Mikhail Leonidovich Timonov (Михаил Леонидович Тимонов; born 22 May 1965 in Moscow, USSR) is a Russian politician. Member of the Moscow City Duma, leader of the Opposition (2019 – 2024).

==Biography==
Born on September 22 May 1965 in Moscow, RSFSR. Graduated from the Moscow Aviation Institute.

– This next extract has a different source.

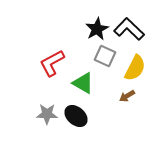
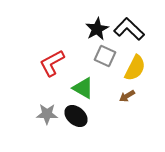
green triangle: moved 5 px down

== 2019 Moscow City Duma election==

Mikhail won the elections to the Moscow City Duma of the seventh convocation in the 16th single-mandate constituency (the districts Bogorodskoye, Preobrazhenskoye, part of Sokolinaya Gora), receiving 12.293 votes (37.6%). Member of the commissions for urban planning, state property and land use, environmental policy, urban management and housing policy.

He was supported by Alexei Navalny's "Smart Voting" system. From September to November 2019 Michail Timonov led A Just Russia in Moscow City Duma and was suspended due to vote against the draft budget of Moscow for 2020.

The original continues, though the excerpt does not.